EXERCISE INSTRUCTIONS: All that should come back is the lines of the data below from the one containing "Si ces résultats" to the one containing "nouvelle génération.", inclusive, exactly as they stand.

MATERIAL FOR THIS EXERCISE Block Start

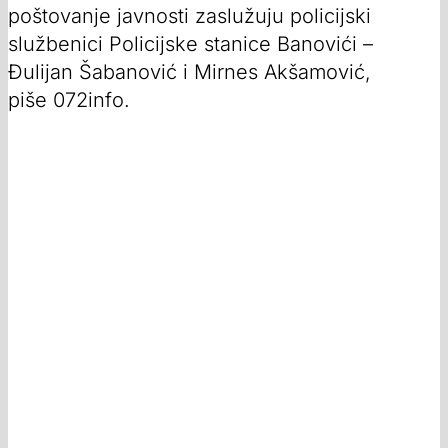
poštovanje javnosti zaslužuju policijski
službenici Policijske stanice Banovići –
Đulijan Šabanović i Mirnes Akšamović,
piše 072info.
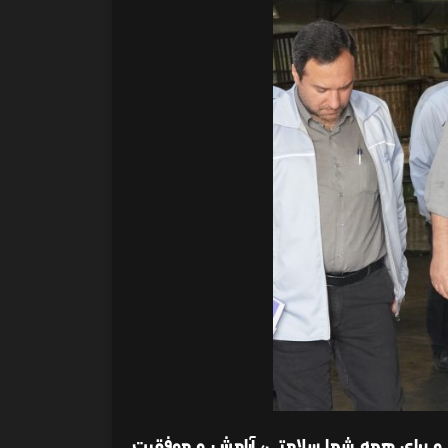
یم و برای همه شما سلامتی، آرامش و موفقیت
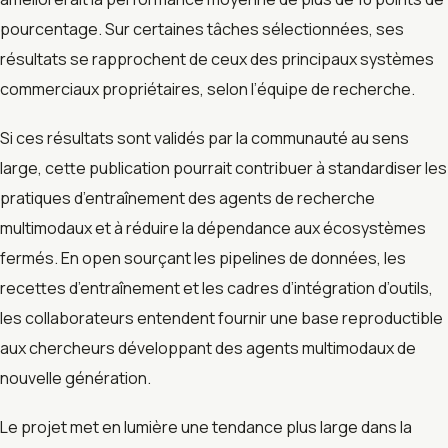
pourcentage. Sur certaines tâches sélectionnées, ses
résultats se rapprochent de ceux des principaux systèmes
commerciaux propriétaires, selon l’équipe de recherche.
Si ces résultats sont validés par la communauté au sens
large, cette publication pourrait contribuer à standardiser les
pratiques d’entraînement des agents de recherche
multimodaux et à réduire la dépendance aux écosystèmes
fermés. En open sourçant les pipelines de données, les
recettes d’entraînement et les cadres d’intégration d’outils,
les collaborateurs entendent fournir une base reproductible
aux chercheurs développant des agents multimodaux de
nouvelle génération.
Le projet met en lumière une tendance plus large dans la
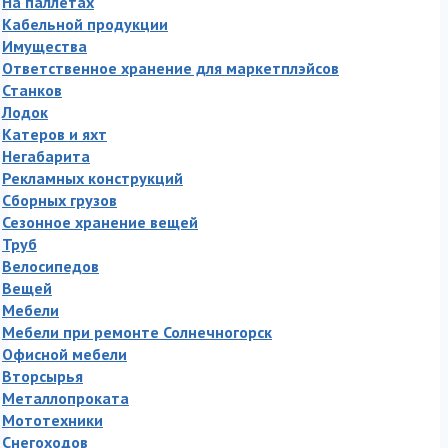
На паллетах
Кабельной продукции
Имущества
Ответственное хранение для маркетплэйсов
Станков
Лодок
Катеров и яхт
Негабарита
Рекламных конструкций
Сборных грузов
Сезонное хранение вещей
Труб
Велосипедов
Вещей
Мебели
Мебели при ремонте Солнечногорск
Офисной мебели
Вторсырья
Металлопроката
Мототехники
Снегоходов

MATERIAL FOR THIS EXERCISE Block End
MATERIAL FOR THIS EXERCISE Block Start

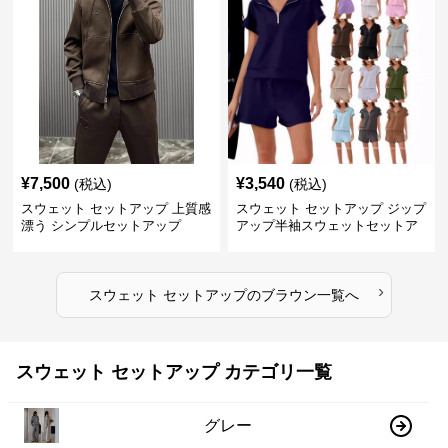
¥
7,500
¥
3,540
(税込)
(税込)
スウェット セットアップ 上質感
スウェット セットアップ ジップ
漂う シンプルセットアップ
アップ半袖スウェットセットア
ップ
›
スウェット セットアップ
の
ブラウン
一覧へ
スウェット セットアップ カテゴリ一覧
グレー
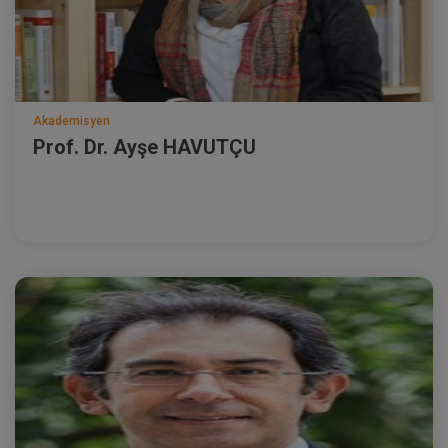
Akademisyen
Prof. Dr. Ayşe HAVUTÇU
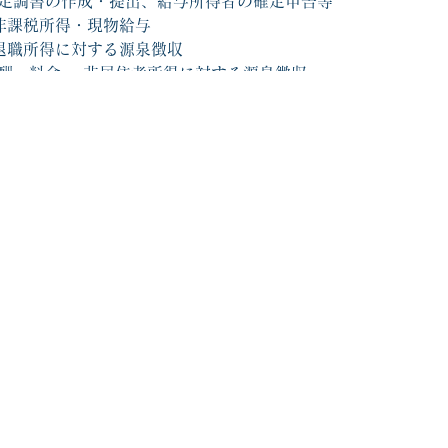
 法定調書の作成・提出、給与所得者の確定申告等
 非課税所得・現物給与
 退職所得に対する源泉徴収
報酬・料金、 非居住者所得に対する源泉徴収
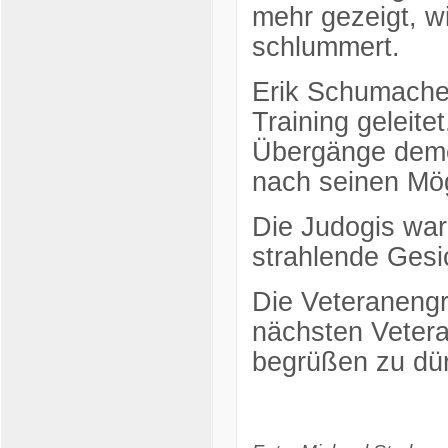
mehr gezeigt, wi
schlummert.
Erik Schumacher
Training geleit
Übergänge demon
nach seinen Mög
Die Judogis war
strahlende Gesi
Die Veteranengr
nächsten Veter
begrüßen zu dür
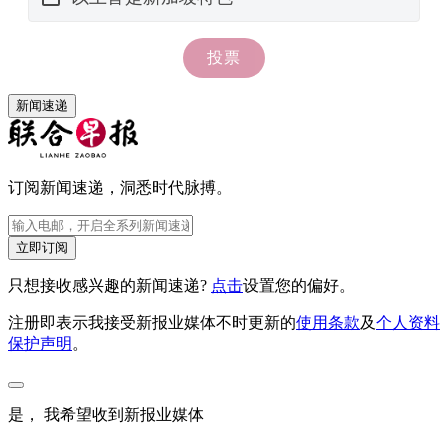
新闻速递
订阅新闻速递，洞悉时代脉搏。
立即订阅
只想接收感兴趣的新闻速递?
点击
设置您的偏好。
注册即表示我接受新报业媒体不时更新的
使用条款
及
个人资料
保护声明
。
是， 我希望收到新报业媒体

MATERIAL FOR THIS EXERCISE Block End

RESULT FOR THIS TASK:
Si ces résultats sont validés par la communauté au sens
large, cette publication pourrait contribuer à standardiser les
pratiques d’entraînement des agents de recherche
multimodaux et à réduire la dépendance aux écosystèmes
fermés. En open sourçant les pipelines de données, les
recettes d’entraînement et les cadres d’intégration d’outils,
les collaborateurs entendent fournir une base reproductible
aux chercheurs développant des agents multimodaux de
nouvelle génération.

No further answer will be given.